Task item: Whenever the word "visuals" turns up in a line of the data below, copy that line.
====
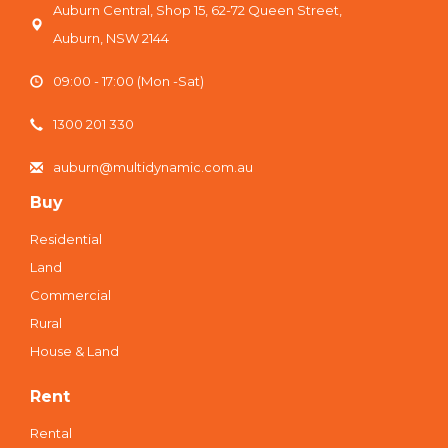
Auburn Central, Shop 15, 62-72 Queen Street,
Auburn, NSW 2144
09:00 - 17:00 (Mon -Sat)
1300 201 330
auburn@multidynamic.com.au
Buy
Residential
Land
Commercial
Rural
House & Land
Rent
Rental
====
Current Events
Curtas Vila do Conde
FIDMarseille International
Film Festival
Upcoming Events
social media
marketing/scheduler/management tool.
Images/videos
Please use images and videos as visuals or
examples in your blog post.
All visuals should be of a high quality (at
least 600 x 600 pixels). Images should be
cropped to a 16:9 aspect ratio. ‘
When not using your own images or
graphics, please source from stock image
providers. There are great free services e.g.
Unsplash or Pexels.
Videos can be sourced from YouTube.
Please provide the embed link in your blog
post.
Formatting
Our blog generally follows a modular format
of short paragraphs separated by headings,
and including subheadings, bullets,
====
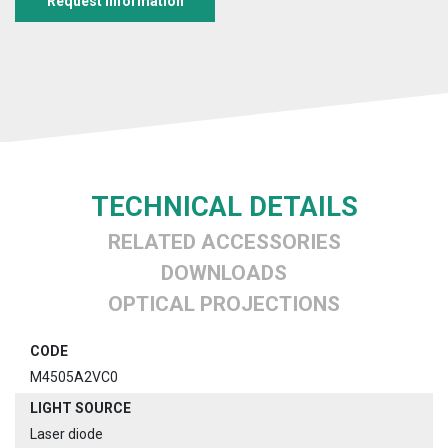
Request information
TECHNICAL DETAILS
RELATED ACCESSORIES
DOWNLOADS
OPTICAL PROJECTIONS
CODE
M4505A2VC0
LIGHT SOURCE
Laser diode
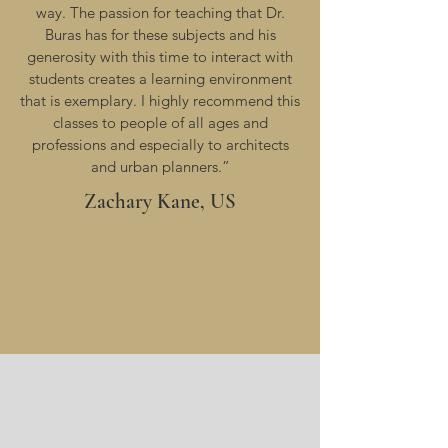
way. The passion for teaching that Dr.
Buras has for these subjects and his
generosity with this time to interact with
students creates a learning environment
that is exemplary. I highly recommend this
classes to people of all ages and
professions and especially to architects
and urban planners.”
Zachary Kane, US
====
Output of the exercise:
Please use images and videos as visuals or
All visuals should be of a high quality (at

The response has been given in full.